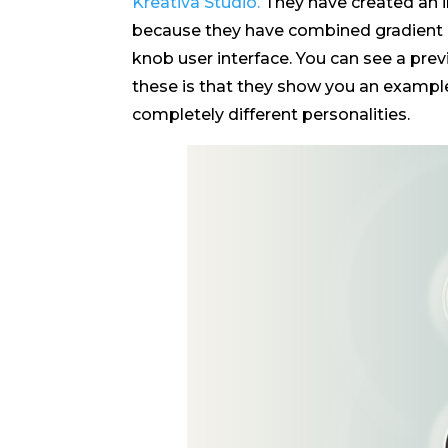
Kreativa Studio.
They have created an in
because they have combined gradient ef
knob user interface. You can see a pre
these is that they show you an example 
completely different personalities.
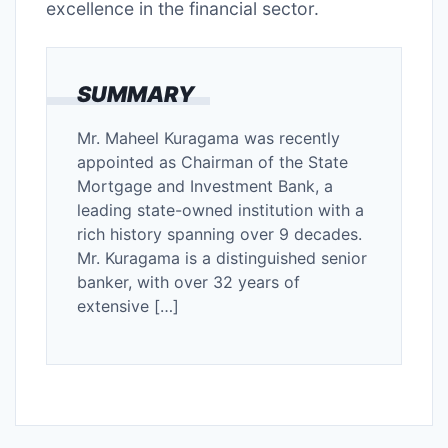
excellence in the financial sector.
SUMMARY
Mr. Maheel Kuragama was recently
appointed as Chairman of the State
Mortgage and Investment Bank, a
leading state-owned institution with a
rich history spanning over 9 decades.
Mr. Kuragama is a distinguished senior
banker, with over 32 years of
extensive […]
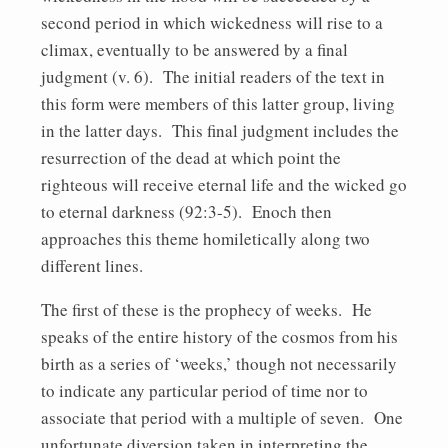
second period in which wickedness will rise to a
climax, eventually to be answered by a final
judgment (v. 6). The initial readers of the text in
this form were members of this latter group, living
in the latter days. This final judgment includes the
resurrection of the dead at which point the
righteous will receive eternal life and the wicked go
to eternal darkness (92:3-5). Enoch then
approaches this theme homiletically along two
different lines.
The first of these is the prophecy of weeks. He
speaks of the entire history of the cosmos from his
birth as a series of ‘weeks,’ though not necessarily
to indicate any particular period of time nor to
associate that period with a multiple of seven. One
unfortunate diversion taken in interpreting the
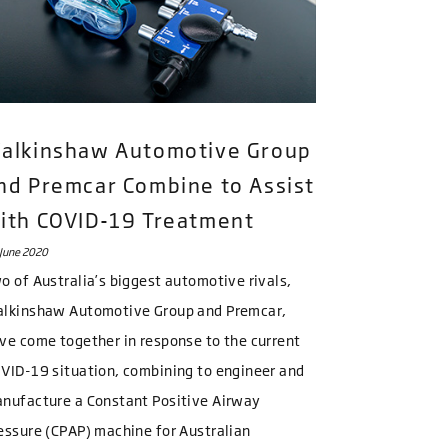
alkinshaw Automotive Group
nd Premcar Combine to Assist
ith COVID-19 Treatment
June 2020
o of Australia’s biggest automotive rivals,
lkinshaw Automotive Group and Premcar,
ve come together in response to the current
VID-19 situation, combining to engineer and
nufacture a Constant Positive Airway
essure (CPAP) machine for Australian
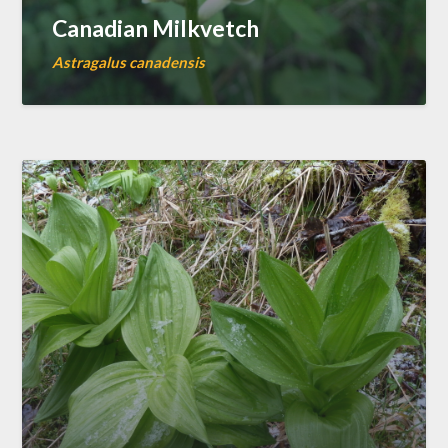
Canadian Milkvetch
Astragalus canadensis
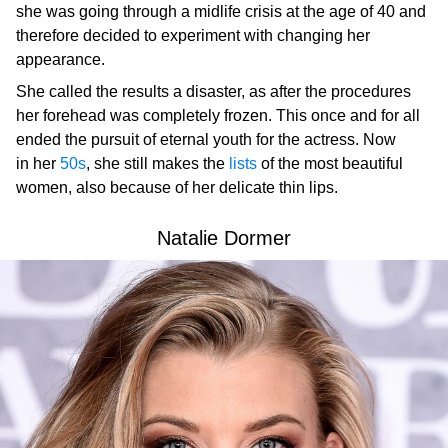
she was going through a midlife crisis at the age of 40 and
therefore decided to experiment with changing her
appearance.
She called the results a disaster, as after the procedures
her forehead was completely frozen. This once and for all
ended the pursuit of eternal youth for the actress. Now
in her
50s
, she still makes the
lists
of the most beautiful
women, also because of her delicate thin lips.
Natalie Dormer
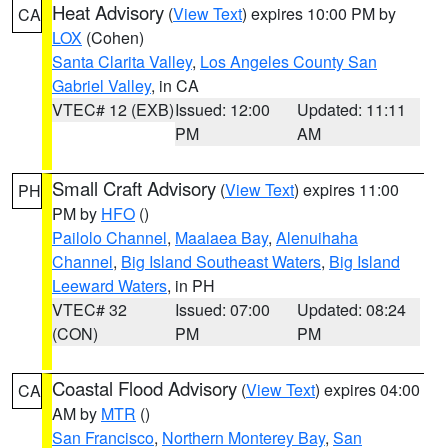
Heat Advisory
(
View Text
) expires 10:00 PM by
CA
LOX
(Cohen)
Santa Clarita Valley
,
Los Angeles County San
Gabriel Valley
, in CA
VTEC# 12 (EXB)
Issued: 12:00
Updated: 11:11
PM
AM
Small Craft Advisory
(
View Text
) expires 11:00
PH
PM by
HFO
()
Pailolo Channel
,
Maalaea Bay
,
Alenuihaha
Channel
,
Big Island Southeast Waters
,
Big Island
Leeward Waters
, in PH
VTEC# 32
Issued: 07:00
Updated: 08:24
(CON)
PM
PM
Coastal Flood Advisory
(
View Text
) expires 04:00
CA
AM by
MTR
()
San Francisco
,
Northern Monterey Bay
,
San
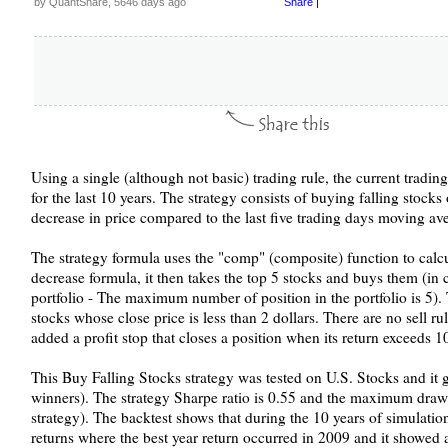
by QuantShare, 5646 days ago
Share
|
Using a single (although not basic) trading rule, the current tradi
for the last 10 years. The strategy consists of buying falling stocks 
decrease in price compared to the last five trading days moving av
The strategy formula uses the "comp" (composite) function to calcul
decrease formula, it then takes the top 5 stocks and buys them (in cas
portfolio - The maximum number of position in the portfolio is 5).
stocks whose close price is less than 2 dollars. There are no sell ru
added a profit stop that closes a position when its return exceeds 
This Buy Falling Stocks strategy was tested on U.S. Stocks and it
winners). The strategy Sharpe ratio is 0.55 and the maximum draw
strategy). The backtest shows that during the 10 years of simulatio
returns where the best year return occurred in 2009 and it showed 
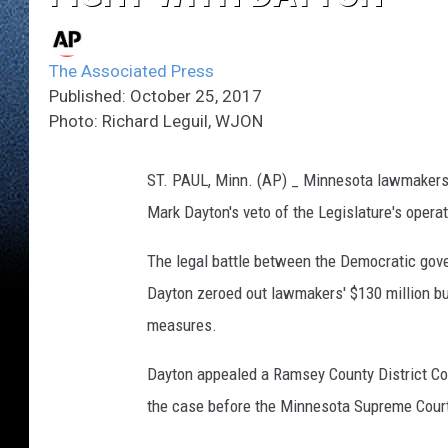
The Associated Press
Published: October 25, 2017
Photo: Richard Leguil, WJON
ST. PAUL, Minn. (AP) _ Minnesota lawmakers wa
Mark Dayton's veto of the Legislature's opera
The legal battle between the Democratic gove
Dayton zeroed out lawmakers' $130 million bud
measures.
Dayton appealed a Ramsey County District Cour
the case before the Minnesota Supreme Court. B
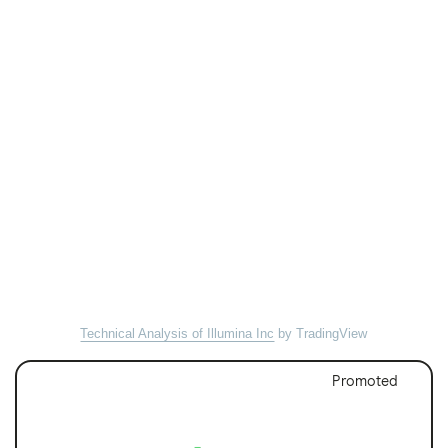
Technical Analysis of Illumina Inc
by TradingView
Promoted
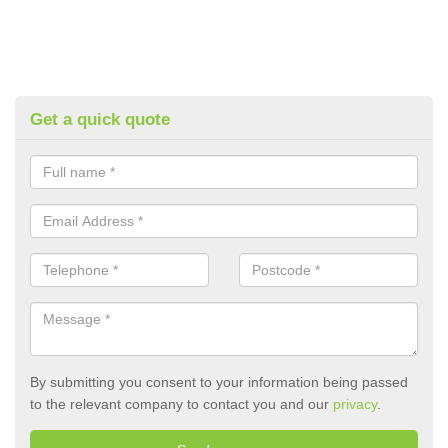
Get a quick quote
By submitting you consent to your information being passed
to the relevant company to contact you and our
privacy
.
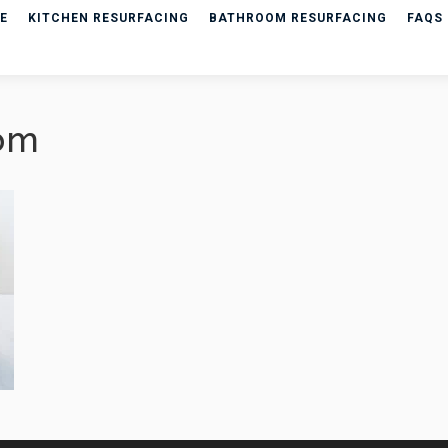
E
KITCHEN RESURFACING
BATHROOM RESURFACING
FAQS
om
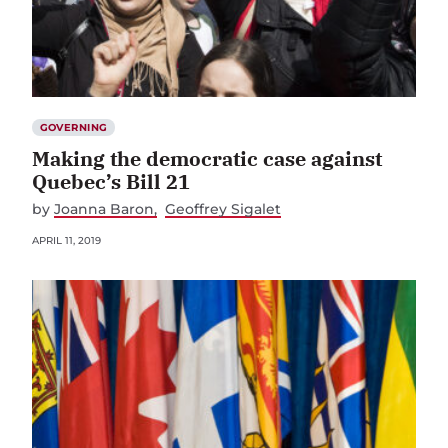
GOVERNING
Making the democratic case against
Quebec’s Bill 21
by
Joanna Baron
Geoffrey Sigalet
APRIL 11, 2019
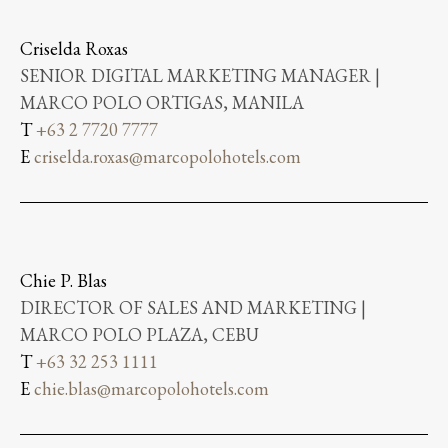
Criselda Roxas
SENIOR DIGITAL MARKETING MANAGER |
MARCO POLO ORTIGAS, MANILA
T
+63 2 7720 7777
E
criselda.roxas@marcopolohotels.com
Chie P. Blas
DIRECTOR OF SALES AND MARKETING |
MARCO POLO PLAZA, CEBU
T
+63 32 253 1111
E
chie.blas@marcopolohotels.com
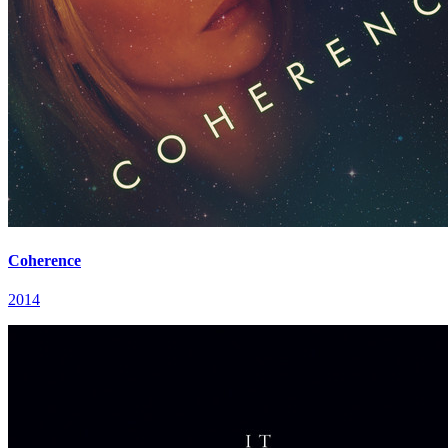
Coherence
2014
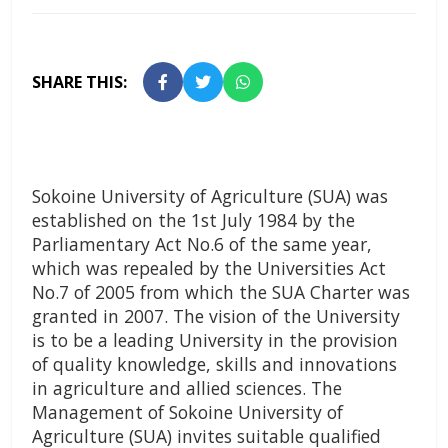
SHARE THIS:
Sokoine University of Agriculture (SUA) was
established on the 1st July 1984 by the
Parliamentary Act No.6 of the same year,
which was repealed by the Universities Act
No.7 of 2005 from which the SUA Charter was
granted in 2007. The vision of the University
is to be a leading University in the provision
of quality knowledge, skills and innovations
in agriculture and allied sciences. The
Management of Sokoine University of
Agriculture (SUA) invites suitable qualified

● ● ● ● ● ● ●

* Task brief *
In the listing above, locate each line with "case" and copy it.

* Solution to this exercise *
the case before the Minnesota Supreme Court. B
Making the democratic case against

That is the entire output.